[PROVIDED ENTRIES — start]

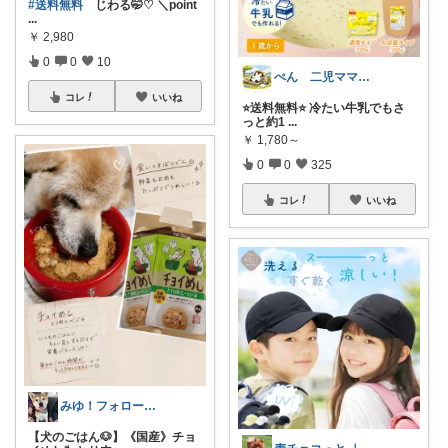
#送料無料
じわる🤭♡ ＼point
...
￥
2,980
0
0
10
ぺん 二児ママ ゆるんとライフ
コレ
いいね
⭐️送料無料⭐️ 冷たい牛乳でもさ
っと約1
...
￥
1,780～
0
0
325
コレ
いいね
みゆ！フォロー&いいね&購入感謝☆
【犬のごはん🐶】《国産》チョ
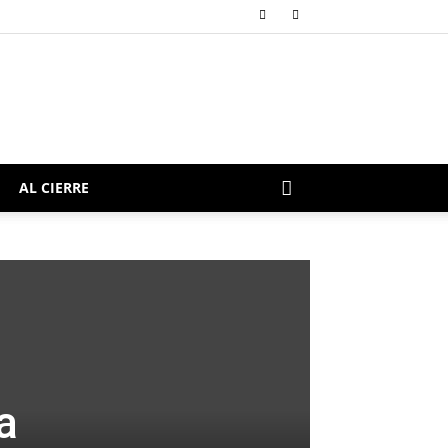
AL CIERRE
a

[PROVIDED ENTRIES — finish]

Set down all of the entries exactly. Leave the pictures out.

#送料無料
じわる🤭♡ ＼point
...
￥
2,980
0
0
10
ぺん 二児ママ ゆるんとライフ
コレ
いいね
⭐️送料無料⭐️ 冷たい牛乳でもさ
っと約1
...
￥
1,780～
0
0
325
コレ
いいね
みゆ！フォロー&いいね&購入感謝☆
【犬のごはん🐶】《国産》チョ
AL CIERRE
a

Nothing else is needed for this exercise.